# Collected data
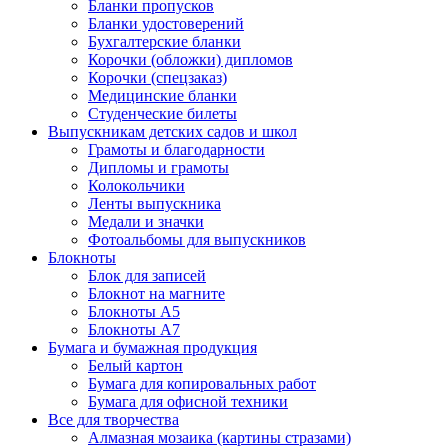
Бланки пропусков
Бланки удостоверений
Бухгалтерские бланки
Корочки (обложки) дипломов
Корочки (спецзаказ)
Медицинские бланки
Студенческие билеты
Выпускникам детских садов и школ
Грамоты и благодарности
Дипломы и грамоты
Колокольчики
Ленты выпускника
Медали и значки
Фотоальбомы для выпускников
Блокноты
Блок для записей
Блокнот на магните
Блокноты А5
Блокноты А7
Бумага и бумажная продукция
Белый картон
Бумага для копировальных работ
Бумага для офисной техники
Все для творчества
Алмазная мозаика (картины стразами)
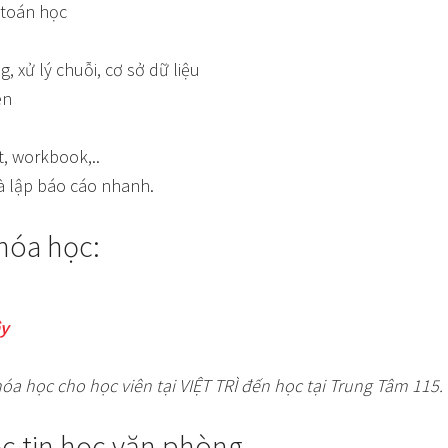
 toán học
 xử lý chuỗi, cơ sở dữ liệu
ên
t, workbook,..
 và lập báo cáo nhanh.
khóa học:
ây
hóa học cho học viên tại VIỆT TRÌ đến học tại Trung Tâm 115.
ọc tin học văn phòng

# Your assignment
Write out the records above exactly. Begin with the first line, end with the line holding "Фотоальбомы для выпускников", and drop the pictures.

# Result of the exercise
Бланки пропусков
Бланки удостоверений
Бухгалтерские бланки
Корочки (обложки) дипломов
Корочки (спецзаказ)
Медицинские бланки
Студенческие билеты
Выпускникам детских садов и школ
Грамоты и благодарности
Дипломы и грамоты
Колокольчики
Ленты выпускника
Медали и значки
Фотоальбомы для выпускников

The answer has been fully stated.